Extracted records
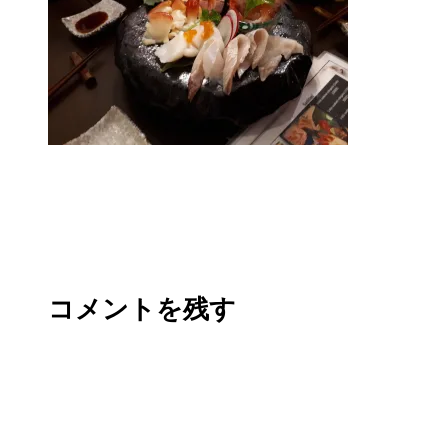
コメントを残す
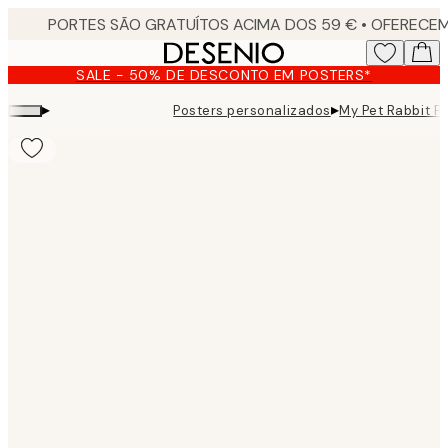
Skip
to
main
SALE - 50% DE DESCONTO EM POSTERS*
content.
▸
▸
Posters personalizados
My Pet Rabbit P
Product
images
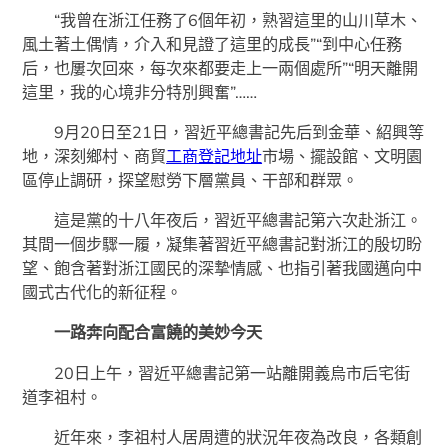
“我曾在浙江任務了6個年初，熟習這里的山川草木、
風土著土偶情，介入和見證了這里的成長”“到中心任務
后，也屢次回來，每次來都要走上一兩個處所”“明天離開
這里，我的心境非分特別興奮”……
9月20日至21日，習近平總書記先后到金華、紹興等
地，深刻鄉村、商貿
工商登記地址
市場、擺設館、文明園
區停止調研，探望慰勞下層黨員、干部和群眾。
這是黨的十八年夜后，習近平總書記第六次赴浙江。
其間一個步驟一履，凝集著習近平總書記對浙江的殷切盼
望、飽含著對浙江國民的深摯情感、也指引著我國邁向中
國式古代化的新征程。
一路奔向配合富饒的美妙今天
20日上午，習近平總書記第一站離開義烏市后宅街
道李祖村。
近年來，李祖村人居周遭的狀況年夜為改良，各類創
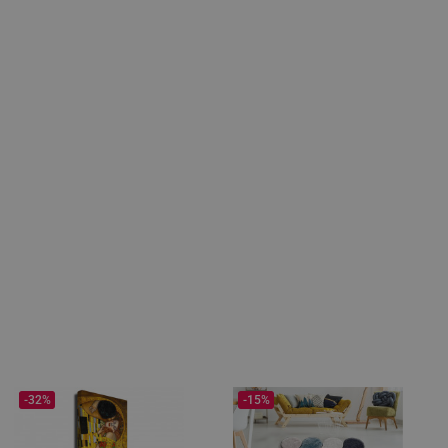
-32%
-15%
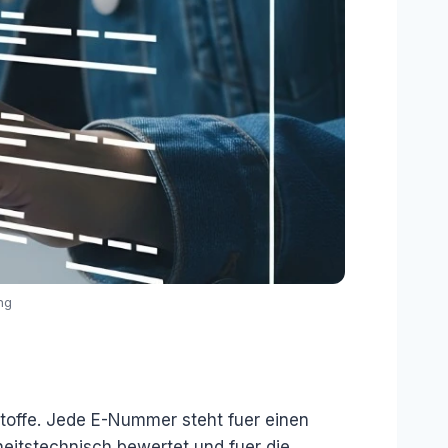
ng
offe. Jede E-Nummer steht fuer einen
heitstechnisch bewertet und fuer die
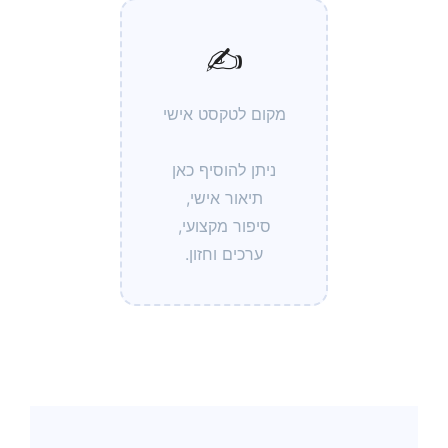
✍️
מקום לטקסט אישי
ניתן להוסיף כאן
תיאור אישי,
סיפור מקצועי,
ערכים וחזון.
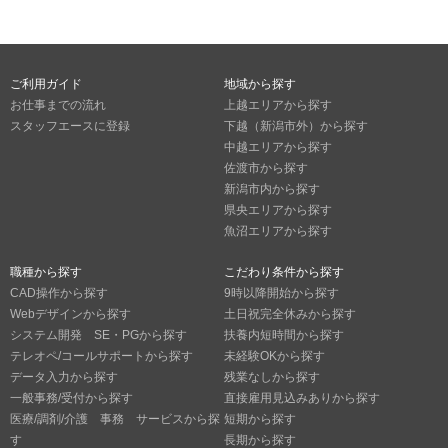
ご利用ガイド
地域から探す
お仕事までの流れ
上越エリアから探す
スタッフエースに登録
下越（新潟市外）から探す
中越エリアから探す
佐渡市から探す
新潟市内から探す
県央エリアから探す
魚沼エリアから探す
職種から探す
こだわり条件から探す
CAD操作から探す
9時以降開始から探す
Webデザインから探す
土日祝完全休みから探す
システム開発 SE・PGから探す
扶養内短時間から探す
テレオペ/コールサポートから探す
未経験OKから探す
データ入力から探す
残業なしから探す
一般事務/受付から探す
直接雇用見込みありから探す
医療/調剤/介護 事務 サービスから探
短期から探す
す
長期から探す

What is expected
Each line above that holds the string "fuer" should be copied and shown.

Exercise response
offe. Jede E-Nummer steht fuer einen
heitstechnisch bewertet und fuer die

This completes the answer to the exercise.